**Task prompt:** Start at the line below containing "Prévue en août 2026" and stop at the line containing "Georges Tron". Repeat every line of that stretch exactly, and nothing outside it.
------------------------------------------------
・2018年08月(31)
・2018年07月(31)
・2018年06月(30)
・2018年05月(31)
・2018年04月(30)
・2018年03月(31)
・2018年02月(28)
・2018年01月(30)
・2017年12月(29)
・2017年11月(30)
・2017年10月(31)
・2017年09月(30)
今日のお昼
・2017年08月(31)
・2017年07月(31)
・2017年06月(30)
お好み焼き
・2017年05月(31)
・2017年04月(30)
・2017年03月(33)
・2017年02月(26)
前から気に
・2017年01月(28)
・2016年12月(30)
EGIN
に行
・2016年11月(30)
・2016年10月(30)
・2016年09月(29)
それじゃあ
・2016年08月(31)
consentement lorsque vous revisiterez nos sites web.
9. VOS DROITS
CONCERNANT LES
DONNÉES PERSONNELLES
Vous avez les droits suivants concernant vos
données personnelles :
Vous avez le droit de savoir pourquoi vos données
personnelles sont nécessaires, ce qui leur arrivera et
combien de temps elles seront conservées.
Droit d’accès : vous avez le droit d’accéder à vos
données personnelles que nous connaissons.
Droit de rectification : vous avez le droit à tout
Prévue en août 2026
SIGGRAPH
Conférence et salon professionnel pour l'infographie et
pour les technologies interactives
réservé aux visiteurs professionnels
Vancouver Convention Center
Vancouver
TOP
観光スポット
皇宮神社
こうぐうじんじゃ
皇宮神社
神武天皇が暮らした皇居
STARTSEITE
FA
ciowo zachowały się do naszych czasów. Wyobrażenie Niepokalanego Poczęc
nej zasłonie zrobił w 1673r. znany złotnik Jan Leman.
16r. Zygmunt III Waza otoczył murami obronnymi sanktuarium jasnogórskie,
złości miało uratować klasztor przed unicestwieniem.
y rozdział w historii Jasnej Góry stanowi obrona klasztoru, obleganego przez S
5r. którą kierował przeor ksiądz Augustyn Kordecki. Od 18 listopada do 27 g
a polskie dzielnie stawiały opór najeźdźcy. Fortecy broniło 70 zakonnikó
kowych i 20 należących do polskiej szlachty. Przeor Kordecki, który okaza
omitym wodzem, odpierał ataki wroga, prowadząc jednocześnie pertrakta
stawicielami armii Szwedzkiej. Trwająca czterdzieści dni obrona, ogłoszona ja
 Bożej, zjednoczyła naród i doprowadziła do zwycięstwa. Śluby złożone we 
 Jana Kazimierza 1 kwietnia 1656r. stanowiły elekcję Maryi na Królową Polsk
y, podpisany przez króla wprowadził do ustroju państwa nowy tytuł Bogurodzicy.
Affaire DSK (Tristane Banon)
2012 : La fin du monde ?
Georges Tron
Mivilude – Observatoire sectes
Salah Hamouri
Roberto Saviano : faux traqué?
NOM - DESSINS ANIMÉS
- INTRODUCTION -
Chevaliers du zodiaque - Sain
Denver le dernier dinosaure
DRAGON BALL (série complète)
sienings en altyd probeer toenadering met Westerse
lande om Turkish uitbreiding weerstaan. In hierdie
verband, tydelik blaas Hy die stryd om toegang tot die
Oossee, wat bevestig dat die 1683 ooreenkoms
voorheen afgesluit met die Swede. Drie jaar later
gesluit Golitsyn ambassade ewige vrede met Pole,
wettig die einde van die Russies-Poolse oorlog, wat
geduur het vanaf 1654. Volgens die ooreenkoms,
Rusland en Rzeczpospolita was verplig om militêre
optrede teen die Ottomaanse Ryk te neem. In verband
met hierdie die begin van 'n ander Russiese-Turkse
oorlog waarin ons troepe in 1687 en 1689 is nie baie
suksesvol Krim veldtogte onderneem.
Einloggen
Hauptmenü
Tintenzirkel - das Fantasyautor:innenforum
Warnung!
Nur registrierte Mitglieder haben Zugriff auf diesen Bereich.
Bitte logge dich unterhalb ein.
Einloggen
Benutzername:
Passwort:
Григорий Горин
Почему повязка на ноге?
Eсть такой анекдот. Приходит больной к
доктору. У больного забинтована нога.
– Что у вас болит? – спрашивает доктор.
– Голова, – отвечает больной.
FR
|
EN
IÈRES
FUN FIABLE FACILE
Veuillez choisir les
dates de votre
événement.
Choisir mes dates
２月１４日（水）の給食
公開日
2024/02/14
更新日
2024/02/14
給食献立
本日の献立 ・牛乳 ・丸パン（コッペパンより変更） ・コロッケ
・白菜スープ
------------------------------------------------
**Response to this task:**
Prévue en août 2026
SIGGRAPH
Conférence et salon professionnel pour l'infographie et
pour les technologies interactives
réservé aux visiteurs professionnels
Vancouver Convention Center
Vancouver
TOP
観光スポット
皇宮神社
こうぐうじんじゃ
皇宮神社
神武天皇が暮らした皇居
STARTSEITE
FA
ciowo zachowały się do naszych czasów. Wyobrażenie Niepokalanego Poczęc
nej zasłonie zrobił w 1673r. znany złotnik Jan Leman.
16r. Zygmunt III Waza otoczył murami obronnymi sanktuarium jasnogórskie,
złości miało uratować klasztor przed unicestwieniem.
y rozdział w historii Jasnej Góry stanowi obrona klasztoru, obleganego przez S
5r. którą kierował przeor ksiądz Augustyn Kordecki. Od 18 listopada do 27 g
a polskie dzielnie stawiały opór najeźdźcy. Fortecy broniło 70 zakonnikó
kowych i 20 należących do polskiej szlachty. Przeor Kordecki, który okaza
omitym wodzem, odpierał ataki wroga, prowadząc jednocześnie pertrakta
stawicielami armii Szwedzkiej. Trwająca czterdzieści dni obrona, ogłoszona ja
 Bożej, zjednoczyła naród i doprowadziła do zwycięstwa. Śluby złożone we 
 Jana Kazimierza 1 kwietnia 1656r. stanowiły elekcję Maryi na Królową Polsk
y, podpisany przez króla wprowadził do ustroju państwa nowy tytuł Bogurodzicy.
Affaire DSK (Tristane Banon)
2012 : La fin du monde ?
Georges Tron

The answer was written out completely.